Transcribed page contents:
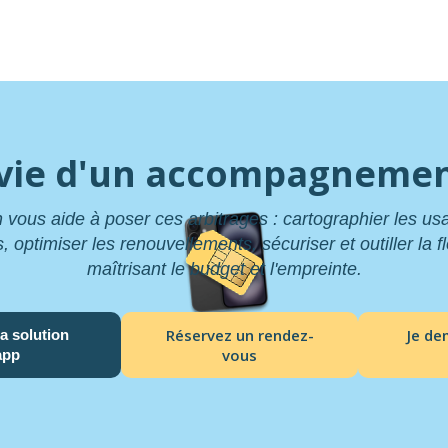
vie d'un accompagnemen
 vous aide à poser ces arbitrages : cartographier les u
optimiser les renouvellements, sécuriser et outiller la fl
maîtrisant le budget et l'empreinte.
Réservez un rendez-
Je d
a solution
vous
app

[WHAT IS REQUIRED] Return the line that contains "maîtrisant le budget et l'empreinte.", along with every line after it in the data above, exactly and with nothing else.

[EXPECTED OUTPUT]
maîtrisant le budget et l'empreinte.
Réservez un rendez-
Je d
a solution
vous
app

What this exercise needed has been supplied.